Only lines with the word "header" are needed; collect each of them from the listing below.

┌──

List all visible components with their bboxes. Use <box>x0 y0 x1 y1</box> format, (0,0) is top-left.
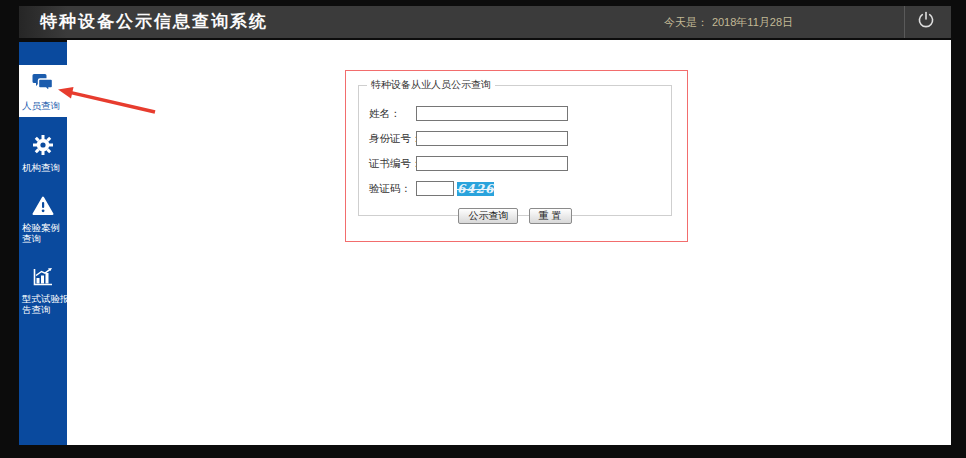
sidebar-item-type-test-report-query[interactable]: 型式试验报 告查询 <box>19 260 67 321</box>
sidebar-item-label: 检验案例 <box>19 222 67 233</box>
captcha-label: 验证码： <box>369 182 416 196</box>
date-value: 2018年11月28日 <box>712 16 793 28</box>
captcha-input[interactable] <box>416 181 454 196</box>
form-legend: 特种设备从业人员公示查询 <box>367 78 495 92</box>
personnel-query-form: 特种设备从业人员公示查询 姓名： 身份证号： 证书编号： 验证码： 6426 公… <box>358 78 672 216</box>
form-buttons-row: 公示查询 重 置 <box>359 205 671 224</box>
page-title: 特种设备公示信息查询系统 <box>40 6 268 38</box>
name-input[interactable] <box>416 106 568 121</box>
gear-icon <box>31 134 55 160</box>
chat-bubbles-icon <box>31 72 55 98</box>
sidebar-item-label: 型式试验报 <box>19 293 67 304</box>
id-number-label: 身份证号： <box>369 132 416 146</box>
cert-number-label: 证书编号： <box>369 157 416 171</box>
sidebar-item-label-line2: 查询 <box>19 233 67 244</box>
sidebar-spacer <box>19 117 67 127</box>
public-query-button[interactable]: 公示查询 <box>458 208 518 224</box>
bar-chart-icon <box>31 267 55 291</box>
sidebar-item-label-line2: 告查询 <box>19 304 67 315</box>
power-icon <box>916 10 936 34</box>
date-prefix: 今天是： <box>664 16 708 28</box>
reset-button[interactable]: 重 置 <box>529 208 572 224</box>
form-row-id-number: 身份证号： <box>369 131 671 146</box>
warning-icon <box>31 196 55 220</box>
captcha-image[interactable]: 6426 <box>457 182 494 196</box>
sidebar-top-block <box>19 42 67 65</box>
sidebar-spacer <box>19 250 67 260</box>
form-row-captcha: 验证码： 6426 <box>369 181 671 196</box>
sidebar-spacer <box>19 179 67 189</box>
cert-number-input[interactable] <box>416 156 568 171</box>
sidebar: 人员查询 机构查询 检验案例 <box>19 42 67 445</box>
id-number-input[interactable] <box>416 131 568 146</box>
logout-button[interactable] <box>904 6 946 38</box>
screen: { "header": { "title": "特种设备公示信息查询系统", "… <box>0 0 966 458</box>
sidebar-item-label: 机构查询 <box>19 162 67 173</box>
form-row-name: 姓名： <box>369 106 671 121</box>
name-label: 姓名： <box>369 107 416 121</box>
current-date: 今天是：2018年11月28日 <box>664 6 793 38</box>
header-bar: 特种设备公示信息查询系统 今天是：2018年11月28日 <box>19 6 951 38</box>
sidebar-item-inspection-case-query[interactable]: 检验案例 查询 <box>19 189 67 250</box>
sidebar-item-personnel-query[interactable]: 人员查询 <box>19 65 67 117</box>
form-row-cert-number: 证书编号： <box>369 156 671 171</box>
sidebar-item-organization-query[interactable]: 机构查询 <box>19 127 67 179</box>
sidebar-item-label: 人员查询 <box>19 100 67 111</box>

└──

Response below:
screen: { "header": { "title": "特种设备公示信息查询系统", "… <box>0 0 966 458</box>
header-bar: 特种设备公示信息查询系统 今天是：2018年11月28日 <box>19 6 951 38</box>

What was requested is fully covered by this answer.